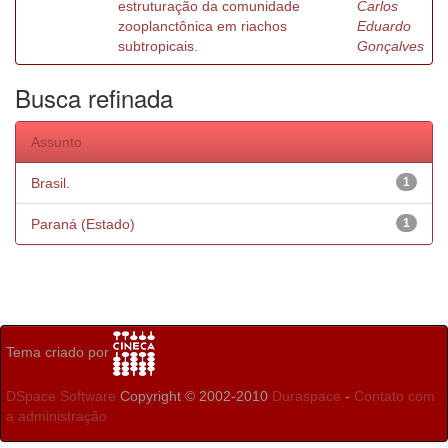
estruturação da comunidade
Carlos
zooplanctônica em riachos
Eduardo
subtropicais.
Gonçalves
Busca refinada
Assunto
Brasil.
1
Paraná (Estado)
1
Tema criado por
DSpace Software
Copyright © 2002-2010
Duraspace
-
Contato com
a administração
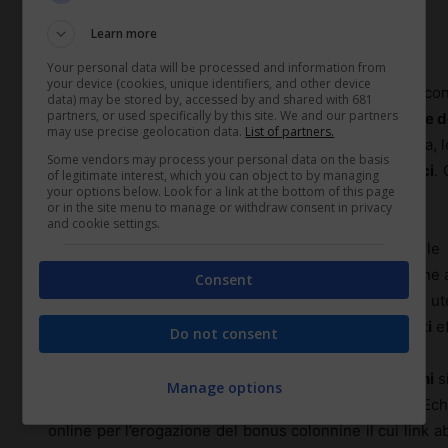
Learn more
Cosa si può comprare
Your personal data will be processed and information from
your device (cookies, unique identifiers, and other device
Tramite il
contributo
che si riceve
grazie
al
bonus
è con
data) may be stored by, accessed by and shared with 681
partners, or used specifically by this site. We and our partners
la
ricarica elettrica
. In primo luogo, però l’
erogazione d
may use precise geolocation data.
List of partners.
sostenuti
di messa in opera
delle
colonnine
di ricarica, 
Some vendors may process your personal data on the basis
necessarie alla messa in opera degli
impianti elettrici
.
of legitimate interest, which you can object to by managing
your options below. Look for a link at the bottom of this page
e degli impianti e dispositivi per il monitoraggio.
or in the site menu to manage or withdraw consent in privacy
and cookie settings.
Inoltre si ritengono compensabili dal bonus anche le s
sicurezza e collaudi. Nonché i costi per la connessione al
Consent
nuovo Pod
(Point of delivery). Le
spese
che ciascun ut
fatto o farà devono essere
documentate
. I
pagamenti
ef
Do not consent
Per ottenere ulteriori e più approfondite
informazioni
s
Manage options
gestisce il processo di erogazione per il Ministero. Ec
online per l’erogazione del bonus colonnine il cui link ab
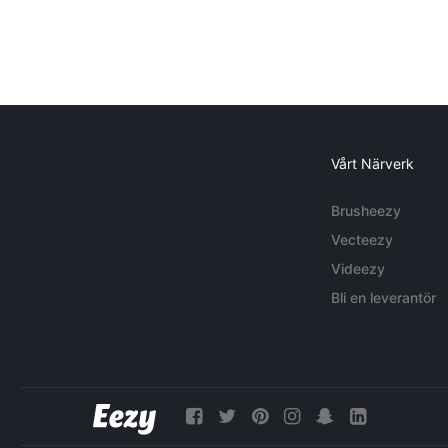
Vårt Närverk
Brusheezy
Vecteezy
Videezy
Bli en leverantör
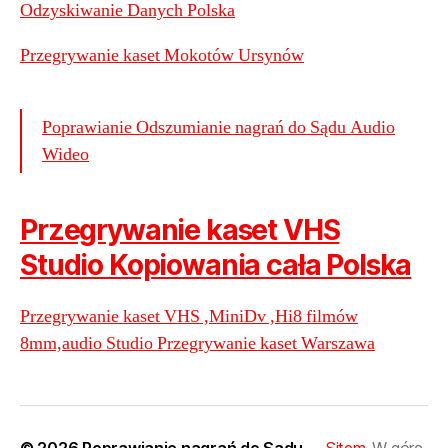
Odzyskiwanie Danych Polska
Przegrywanie kaset Mokotów Ursynów
Poprawianie Odszumianie nagrań do Sądu Audio
Wideo
Przegrywanie kaset VHS
Studio Kopiowania cała Polska
Przegrywanie kaset VHS ,MiniDv ,Hi8 filmów
8mm,audio Studio Przegrywanie kaset Warszawa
________________________
**WHAT YOU ARE ASKED TO DO**.
Among the entries above, copy exactly the stretch from the line holding "Copyright © 2002-2010" through the line holding "fatto o farà devono essere", leaving out any pictures.

**ANSWER TO THIS PROBLEM**.
Copyright © 2002-2010
Duraspace
-
Contato com
a administração
Learn more
Cosa si può comprare
Your personal data will be processed and information from
your device (cookies, unique identifiers, and other device
Tramite il
contributo
che si riceve
grazie
al
bonus
è con
data) may be stored by, accessed by and shared with 681
partners, or used specifically by this site. We and our partners
la
ricarica elettrica
. In primo luogo, però l’
erogazione d
may use precise geolocation data.
List of partners.
sostenuti
di messa in opera
delle
colonnine
di ricarica, 
Some vendors may process your personal data on the basis
necessarie alla messa in opera degli
impianti elettrici
.
of legitimate interest, which you can object to by managing
your options below. Look for a link at the bottom of this page
e degli impianti e dispositivi per il monitoraggio.
or in the site menu to manage or withdraw consent in privacy
and cookie settings.
Inoltre si ritengono compensabili dal bonus anche le s
sicurezza e collaudi. Nonché i costi per la connessione al
Consent
nuovo Pod
(Point of delivery). Le
spese
che ciascun ut
fatto o farà devono essere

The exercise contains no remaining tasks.